=== What you are asked to do ===
Somewhere below is a line with "や安全具を使用し、工事を進めます。" and, later, a line with "तिवारी, बृजनंदन राजू, डॉ."; repeat those two lines and all the lines between them, exactly as they are.
■ ■ ■
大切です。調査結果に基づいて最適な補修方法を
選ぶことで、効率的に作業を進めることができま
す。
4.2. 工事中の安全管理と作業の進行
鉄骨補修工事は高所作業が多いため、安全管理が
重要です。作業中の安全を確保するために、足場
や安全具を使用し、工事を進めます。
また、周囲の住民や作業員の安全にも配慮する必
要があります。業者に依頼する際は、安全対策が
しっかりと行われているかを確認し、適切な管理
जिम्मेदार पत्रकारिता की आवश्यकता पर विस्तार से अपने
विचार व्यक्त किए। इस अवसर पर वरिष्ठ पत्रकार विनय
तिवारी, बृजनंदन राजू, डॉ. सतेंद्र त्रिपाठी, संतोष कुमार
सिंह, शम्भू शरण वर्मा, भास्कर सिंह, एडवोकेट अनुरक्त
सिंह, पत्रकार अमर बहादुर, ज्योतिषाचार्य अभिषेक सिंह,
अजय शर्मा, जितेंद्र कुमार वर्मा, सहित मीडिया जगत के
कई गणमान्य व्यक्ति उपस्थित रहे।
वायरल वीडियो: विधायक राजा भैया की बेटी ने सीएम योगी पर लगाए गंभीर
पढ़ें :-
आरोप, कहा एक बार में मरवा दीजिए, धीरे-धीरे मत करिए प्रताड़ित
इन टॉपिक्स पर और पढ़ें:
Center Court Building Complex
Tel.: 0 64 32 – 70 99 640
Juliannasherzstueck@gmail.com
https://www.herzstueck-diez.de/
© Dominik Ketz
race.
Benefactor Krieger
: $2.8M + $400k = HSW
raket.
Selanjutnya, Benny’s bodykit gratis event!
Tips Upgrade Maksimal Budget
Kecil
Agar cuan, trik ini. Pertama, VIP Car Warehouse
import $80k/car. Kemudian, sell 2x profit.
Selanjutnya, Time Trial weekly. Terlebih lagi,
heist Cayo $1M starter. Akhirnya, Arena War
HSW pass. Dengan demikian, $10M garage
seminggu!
■ ■ ■
=== Task answer ===
や安全具を使用し、工事を進めます。
また、周囲の住民や作業員の安全にも配慮する必
要があります。業者に依頼する際は、安全対策が
しっかりと行われているかを確認し、適切な管理
जिम्मेदार पत्रकारिता की आवश्यकता पर विस्तार से अपने
विचार व्यक्त किए। इस अवसर पर वरिष्ठ पत्रकार विनय
तिवारी, बृजनंदन राजू, डॉ. सतेंद्र त्रिपाठी, संतोष कुमार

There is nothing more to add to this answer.